Selain dimensi teknis, reshuffle juga memiliki fungsi sebagai sinyal kebijakan kepada pasar. Menurut Dr. Iswadi, M.Pd., pergantian figur yang tepat dan berbasis kompetensi dapat menjadi sinyal bahwa pemerintah serius dalam memperbaiki tata kelola ekonomi. Hal ini penting untuk meredam ekspektasi negatif pasar di tengah ketidakpastian global.
Kepercayaan investor merupakan faktor kunci dalam menjaga stabilitas rupiah. Ketika kebijakan ekonomi dipandang profesional, konsisten, dan transparan, maka arus modal cenderung stabil. Sebaliknya, ketidakpastian kebijakan dapat memicu capital outflow yang memberikan tekanan pada nilai tukar. Dalam konteks ini, reshuffle yang tepat sasaran dapat membantu memperkuat kembali kepercayaan pasar.

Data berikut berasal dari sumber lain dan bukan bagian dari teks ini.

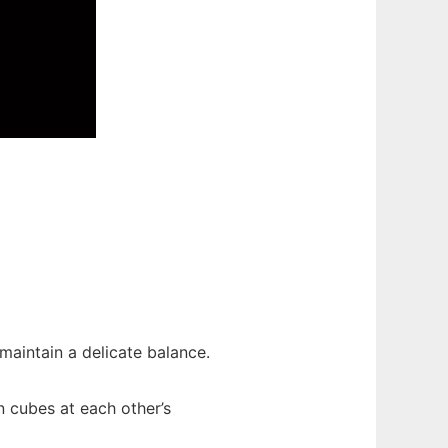
maintain a delicate balance.
 cubes at each other’s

Namun demikian, Dr. Iswadi, M.Pd. menegaskan bahwa reshuffle bukanlah solusi instan. Dampaknya sangat bergantung pada kualitas kebijakan lanjutan serta konsistensi implementasi di lapangan. Tanpa arah kebijakan yang jelas, pergantian kabinet hanya akan menjadi simbol tanpa dampak ekonomi yang nyata.
Dalam perspektif yang lebih luas, stabilitas rupiah membutuhkan kebijakan komprehensif yang mencakup pengendalian inflasi, penguatan sektor riil, peningkatan daya saing ekspor, serta pengelolaan fiskal yang prudent. Reshuffle kabinet dapat berfungsi sebagai katalis untuk memastikan seluruh elemen tersebut berjalan dalam satu orkestrasi kebijakan yang harmonis.
Dengan demikian, Dr. Iswadi, M.Pd. menilai bahwa reshuffle kabinet dapat menjadi langkah strategis yang relevan dalam menjaga stabilitas rupiah, selama ditempatkan dalam kerangka penguatan sistem ekonomi nasional secara menyeluruh. Pada akhirnya, stabilitas rupiah tidak hanya ditentukan oleh faktor eksternal, tetapi juga oleh kualitas kepemimpinan, konsistensi kebijakan, dan kemampuan pemerintah dalam menjaga kepercayaan publik serta pasar.